Activity =>
Nothing but the lines from the one containing "INPUT: image. TARGET: right" to the final line of the entries should appear, copied exactly and without pictures.

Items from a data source
━━━━━━━━━━━━━━━━━━━━
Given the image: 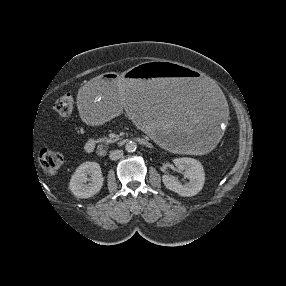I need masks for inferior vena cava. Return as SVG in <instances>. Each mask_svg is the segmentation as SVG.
<instances>
[{"label":"inferior vena cava","instance_id":"inferior-vena-cava-1","mask_svg":"<svg viewBox=\"0 0 286 286\" xmlns=\"http://www.w3.org/2000/svg\"><path fill=\"white\" fill-rule=\"evenodd\" d=\"M122 156H123V151L122 150H113V151L110 152V155H109L111 160H118Z\"/></svg>","mask_w":286,"mask_h":286}]
</instances>
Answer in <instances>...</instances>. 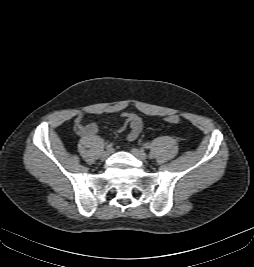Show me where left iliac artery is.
<instances>
[{"mask_svg": "<svg viewBox=\"0 0 254 267\" xmlns=\"http://www.w3.org/2000/svg\"><path fill=\"white\" fill-rule=\"evenodd\" d=\"M142 146L145 149H149L151 147L149 143H144Z\"/></svg>", "mask_w": 254, "mask_h": 267, "instance_id": "44dca946", "label": "left iliac artery"}]
</instances>
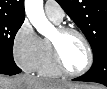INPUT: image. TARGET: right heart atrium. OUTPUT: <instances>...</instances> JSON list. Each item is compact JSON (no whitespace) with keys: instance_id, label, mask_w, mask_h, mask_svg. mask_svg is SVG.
Returning a JSON list of instances; mask_svg holds the SVG:
<instances>
[{"instance_id":"obj_1","label":"right heart atrium","mask_w":107,"mask_h":89,"mask_svg":"<svg viewBox=\"0 0 107 89\" xmlns=\"http://www.w3.org/2000/svg\"><path fill=\"white\" fill-rule=\"evenodd\" d=\"M12 52L15 62L24 71L36 70L42 54V39L29 21L25 20L15 33Z\"/></svg>"}]
</instances>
━━━━━━━━━━━━━━━━━━━━
Result of this task =>
INPUT: image. TARGET: right heart atrium. OUTPUT: <instances>...</instances> JSON list. Each item is compact JSON (no whitespace) with keys: instance_id, label, mask_w, mask_h, mask_svg. mask_svg is SVG.
Returning a JSON list of instances; mask_svg holds the SVG:
<instances>
[{"instance_id":"obj_1","label":"right heart atrium","mask_w":107,"mask_h":89,"mask_svg":"<svg viewBox=\"0 0 107 89\" xmlns=\"http://www.w3.org/2000/svg\"><path fill=\"white\" fill-rule=\"evenodd\" d=\"M12 52L15 62L24 71L36 70L42 54V39L29 21L25 20L15 33Z\"/></svg>"}]
</instances>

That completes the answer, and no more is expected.